TASK STATEMENT = From the entries below, copy every line where the string "teilhaben" appears.

──────── DATA LISTING

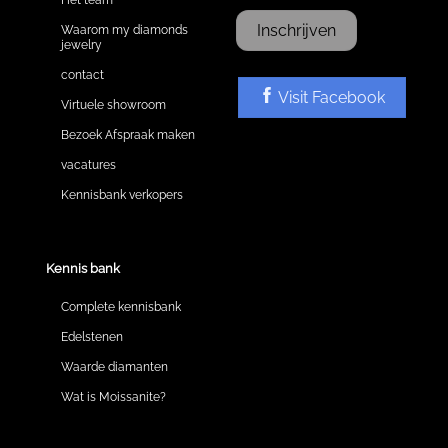
Inschrijven
Waarom my diamonds
jewelry
contact
Visit Facebook
Virtuele showroom
Bezoek Afspraak maken
vacatures
Kennisbank verkopers
Kennis bank
Complete kennisbank
Edelstenen
Waarde diamanten
Wat is Moissanite?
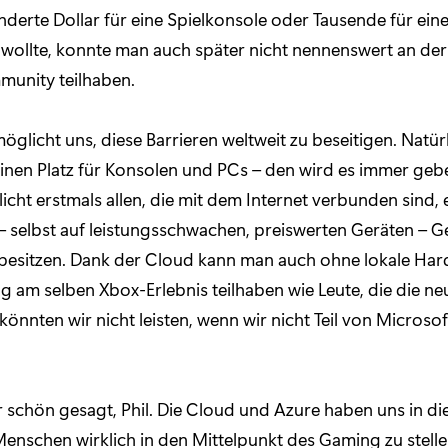
derte Dollar für eine Spielkonsole oder Tausende für ein
wollte, konnte man auch später nicht nennenswert an der
unity teilhaben.
öglicht uns, diese Barrieren weltweit zu beseitigen. Natürl
nen Platz für Konsolen und PCs – den wird es immer geb
cht erstmals allen, die mit dem Internet verbunden sind, e
 – selbst auf leistungsschwachen, preiswerten Geräten – Ge
 besitzen. Dank der Cloud kann man auch ohne lokale Har
 am selben Xbox-Erlebnis teilhaben wie Leute, die die ne
könnten wir nicht leisten, wenn wir nicht Teil von Microso
 schön gesagt, Phil. Die Cloud und Azure haben uns in di
 Menschen wirklich in den Mittelpunkt des Gaming zu stell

────────────────

ANSWER BOX =
unity teilhaben.
 am selben Xbox-Erlebnis teilhaben wie Leute, die die ne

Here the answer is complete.